In between waiting and willing Cubling to leave my tummy, I'm trying to do useful things. Not very successfully I have to admit. Strange things happen to your mind at times like this and I find it almost impossible to focus or concentrate on anything not pregnancy or baby related. It's sad, it annoys me, it angers me even. Above all, it's not me. I've got a pile of REALLY GOOD BOOKS I long to read, but my mind simply meanders to other places. So I try the simpler stuff, things that don't take much time and can be done in between.
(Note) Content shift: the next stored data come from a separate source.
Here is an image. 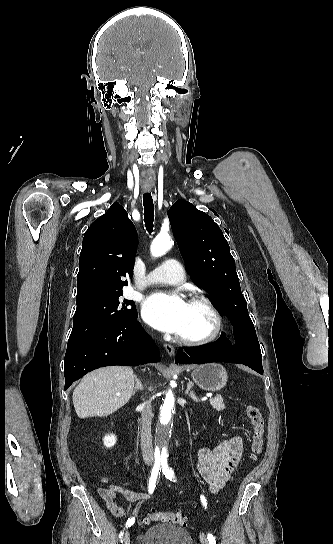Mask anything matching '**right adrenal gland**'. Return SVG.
Listing matches in <instances>:
<instances>
[{"label": "right adrenal gland", "mask_w": 333, "mask_h": 544, "mask_svg": "<svg viewBox=\"0 0 333 544\" xmlns=\"http://www.w3.org/2000/svg\"><path fill=\"white\" fill-rule=\"evenodd\" d=\"M134 379H135V387H134V390H133V395H135V393L140 390V391H143L144 387H143V384L140 380V378L137 377V375H134Z\"/></svg>", "instance_id": "right-adrenal-gland-1"}]
</instances>
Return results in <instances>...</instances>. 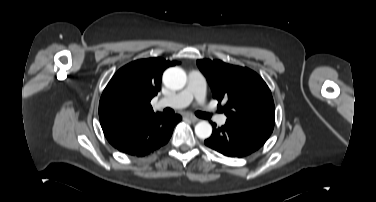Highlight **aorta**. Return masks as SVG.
<instances>
[{
  "label": "aorta",
  "instance_id": "aorta-1",
  "mask_svg": "<svg viewBox=\"0 0 376 202\" xmlns=\"http://www.w3.org/2000/svg\"><path fill=\"white\" fill-rule=\"evenodd\" d=\"M186 81V73L179 67L169 68L163 74V82L165 86L173 90L184 88ZM195 134L200 139H206L212 134V126L207 121H201L195 126Z\"/></svg>",
  "mask_w": 376,
  "mask_h": 202
}]
</instances>
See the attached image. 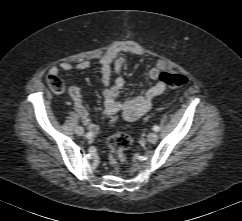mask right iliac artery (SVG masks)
<instances>
[{"instance_id":"82829eb1","label":"right iliac artery","mask_w":242,"mask_h":221,"mask_svg":"<svg viewBox=\"0 0 242 221\" xmlns=\"http://www.w3.org/2000/svg\"><path fill=\"white\" fill-rule=\"evenodd\" d=\"M86 137H87V138H91V137H92V134H91V133H87V134H86Z\"/></svg>"}]
</instances>
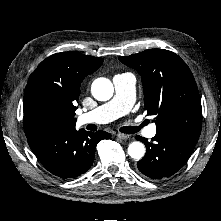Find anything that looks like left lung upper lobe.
<instances>
[{"mask_svg":"<svg viewBox=\"0 0 221 221\" xmlns=\"http://www.w3.org/2000/svg\"><path fill=\"white\" fill-rule=\"evenodd\" d=\"M119 60L141 75L145 110L156 117L157 132L174 130L200 136V95L192 72L178 55L151 49Z\"/></svg>","mask_w":221,"mask_h":221,"instance_id":"left-lung-upper-lobe-1","label":"left lung upper lobe"}]
</instances>
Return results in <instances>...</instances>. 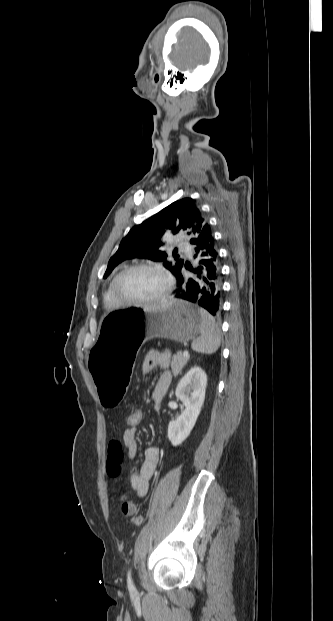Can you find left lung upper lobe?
<instances>
[{"mask_svg": "<svg viewBox=\"0 0 333 621\" xmlns=\"http://www.w3.org/2000/svg\"><path fill=\"white\" fill-rule=\"evenodd\" d=\"M208 225L191 198L179 199L140 225L134 226L121 241L119 249L110 258L104 278L121 262L131 258H148L163 262V266L176 276L184 265L183 260L168 261L167 254L160 251L162 236L166 232L185 234L195 240L202 228Z\"/></svg>", "mask_w": 333, "mask_h": 621, "instance_id": "left-lung-upper-lobe-1", "label": "left lung upper lobe"}]
</instances>
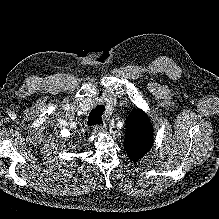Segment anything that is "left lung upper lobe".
Segmentation results:
<instances>
[{
	"mask_svg": "<svg viewBox=\"0 0 219 219\" xmlns=\"http://www.w3.org/2000/svg\"><path fill=\"white\" fill-rule=\"evenodd\" d=\"M124 148L133 161L141 159L152 147L153 127L146 113L137 109L126 120Z\"/></svg>",
	"mask_w": 219,
	"mask_h": 219,
	"instance_id": "1",
	"label": "left lung upper lobe"
}]
</instances>
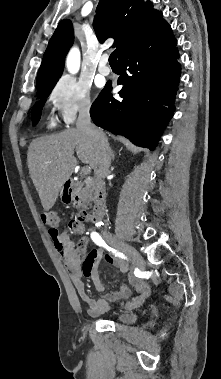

For example, we've got a new gadget. A HD camcorder. Apparently, this is a really special camcorder (I don't know about these things so don't ask me for details) and it needs to be figured out. So, I can record on it, playback, and now even transfer files to my computer. They are VERY large, just as well I have an external hard disk, because my computer wouldn't be able to cope with many clips. Now, because this High Definition format is so cool and futuristic, it's also not yet compatible with computers or file formats that play videos. To me, this sounds a bit daft, but hej, what do I know. I do know that this means files have to be converted. So I'm trying to figure that bit out.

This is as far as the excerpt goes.